What constitutes a happy marriage? What quality, above all others, affects the happiness in marriage and in one’s own life? Not all marriages are built on true love and happiness, some are built on lies and false hope. In Jane Austen’s Pride and prejudice there is a direct cause and effect relationship between the degree of goodness in one’s character and the amount of love and happiness in life. The marriage between Lydia and Mr. Wickham was not one of love but one of obligation.
Mr. Wickham had never intended on marrying Lydia. He only planned to use her for physical pleasure and leave her just as he had done with Mr. Darcy’s sister, Georgianna when she was but fifteen years old (200-201).
Lydia’s values were skewed as well. She started the relationship with Mr. Wickham with a mixture of love and admiration (311). Lydia remained blind to Mr. Wickham’s intentions as she was busy showing off her status as a new wife.
Lydia and Mr. Wickham’s skewed views on virtue lead to a relationship lacking in true love and happiness. The love and happiness in their relationship will forever be lacking on account of their character. Similarly, the young love of Mr. and Mrs. Bennet was never meant to last.

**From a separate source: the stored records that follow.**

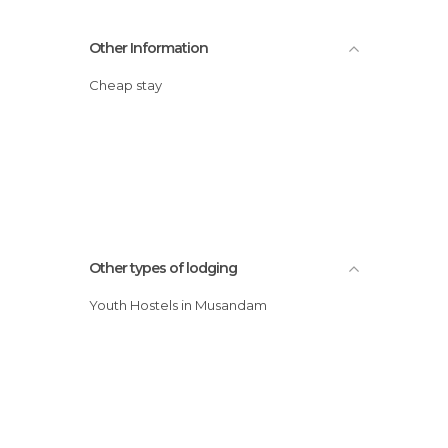
Other Information
Cheap stay
Other types of lodging
Youth Hostels in Musandam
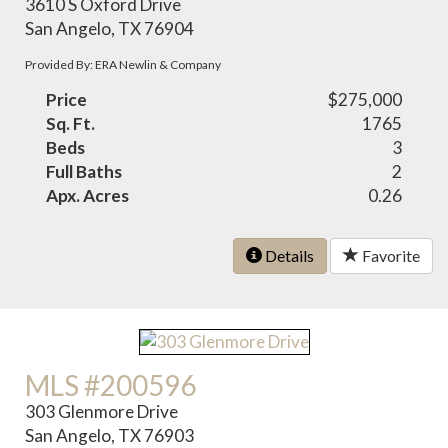
3610 S Oxford Drive
San Angelo, TX 76904
Provided By: ERA Newlin & Company
Price
$275,000
Sq. Ft.
1765
Beds
3
Full Baths
2
Apx. Acres
0.26
Details
Favorite
MLS #200596
303 Glenmore Drive
San Angelo, TX 76903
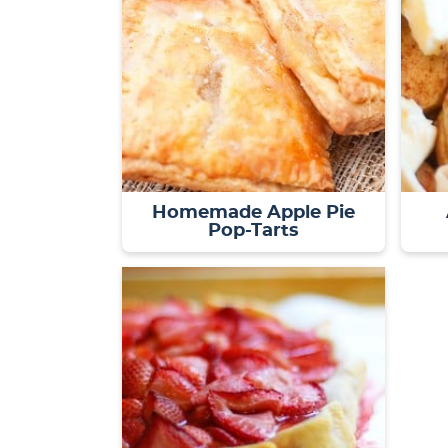
Homemade Apple Pie
Pop-Tarts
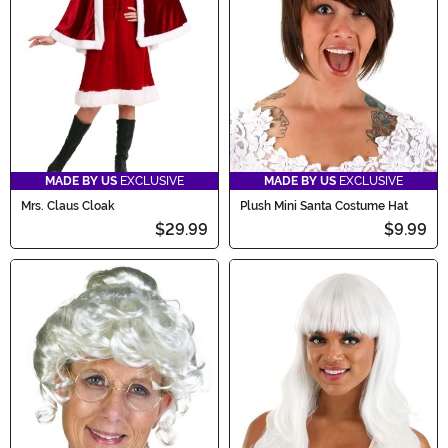
MADE BY US
EXCLUSIVE
MADE BY US
EXCLUSIVE
Mrs. Claus Cloak
Plush Mini Santa Costume Hat
$29.99
$9.99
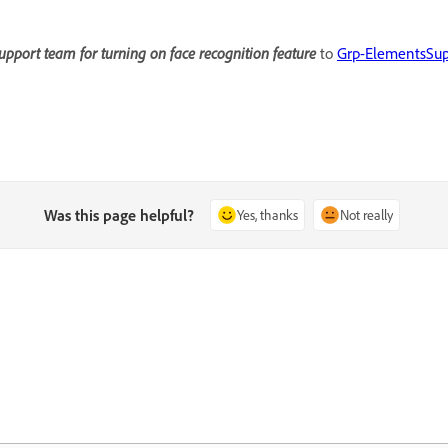
upport team for turning on face recognition feature
to
Grp-ElementsSu
Was this page helpful?
Yes, thanks
Not really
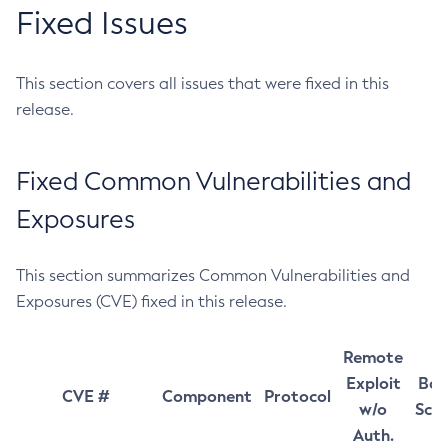
Fixed Issues
This section covers all issues that were fixed in this
release.
Fixed Common Vulnerabilities and
Exposures
This section summarizes Common Vulnerabilities and
Exposures (CVE) fixed in this release.
Remote
Exploit
Bas
CVE #
Component
Protocol
w/o
Sco
Auth.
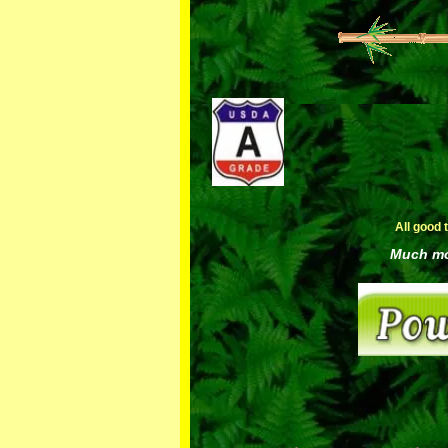
All good 
Much mor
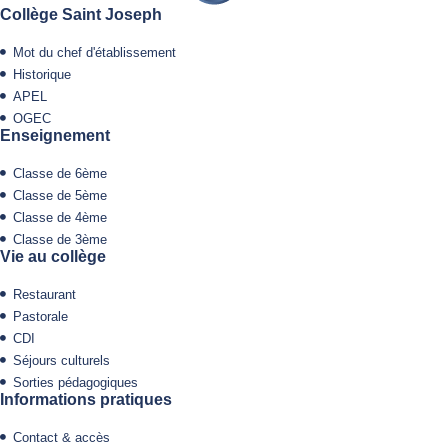
Collège Saint Joseph
Mot du chef d'établissement
Historique
APEL
OGEC
Enseignement
Classe de 6ème
Classe de 5ème
Classe de 4ème
Classe de 3ème
Vie au collège
Restaurant
Pastorale
CDI
Séjours culturels
Sorties pédagogiques
Informations pratiques
Contact & accès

The relationship between Mr. And Mrs. Bennet may have started as love, but soon deteriorated into one of hatred and discontent. Mr. Bennet, so detached from his family, had little worry of what happens with any of his five daughters or his wife, and often failed as a father. He understood that when he died his estate would be taken away, leaving his family homeless, yet made no attempt to resolve the situation.
Lydia’s running away to elope with Mr. Wickham is partially due to Mr. Bennet’s lack of virtue. Mrs. Bennet only had one desire in life, to see all of her daughter married off to men who she saw fit. Mrs. Bennet did not seek love for her daughters, instead she wished for them to marry into positions of wealth and power.
The relationship between Mr. and Mrs. Bennet, and their individual relationships with their daughters, was strenuous, and provided little love and happiness for anyone involved. However, not all relationships were as love-lacking as those between Lydia and Mr. Wickham, and Mr.
and Mrs. Bennet. The superior relationship between Elizabeth and Mr. Darcy is one of true love and happiness.
Charlotte once said, “Happiness in marriage is entirely a matter of chance” (24), Elizabeth and Mr. Darcy proved Charlotte wrong. Elizabeth searched for a man who she found as being superior to her (254). Elizabeth, immediately after Mr. Darcy’s proposal, saw him as “the last man in the world whom could ever be prevailed on to marry” (193-194). Elizabeth’s view of Mr. Darcy later changed upon receiving Mr.
Darcy’s letter apologizing for and justifying his actions. Elizabeth was moved by the letter and began to see Mr. Darcy in a different light. Mr. Darcy’s character was seen throughout the book. Mr. Darcy’s virtue was first seen when Elizabeth visited Pemberley with her aunt and uncle. Mrs.
Reynolds, one of Pemberley’s housekeepers, praised Mr. Darcy as being “good-natured” and “generous” (241-243). Mr. Darcy, aware of the mischievous man Mr. Wickham is, voluntarily payed off Wickham’s debts to keep Lydia’s name free of dishonor, an opportunity his sister never had.
Mr. Wickham did all of that out of kindness, not out of individual gain. Elizabeth was as good hearted as Mr. Darcy. She turned down the proposal from her cousin, Mr. Collins, as he was not interested in marriage as a business deal, but for love and happiness. Elizabeth and Mr.
Darcy used each other to grow in virtue, and to become better people. Mr. Darcy learned to control his pride, and Elizabeth to control her prejudice.
Marriage is a delicate balancing act between to people with countless variables between them and happiness. The variable with the greatest effect on happiness is without a doubt, virtue. Jane Austen’s Pride and Prejudice clearly illustrates this cause and effect relationship. If love and happiness came easy, individual accomplishment would have no effect on one’s life, and there would be no benefit to trying to find the right match. Happiness in marriage is rewarded to those with a high degree of virtue, like Elizabeth and Mr. Darcy.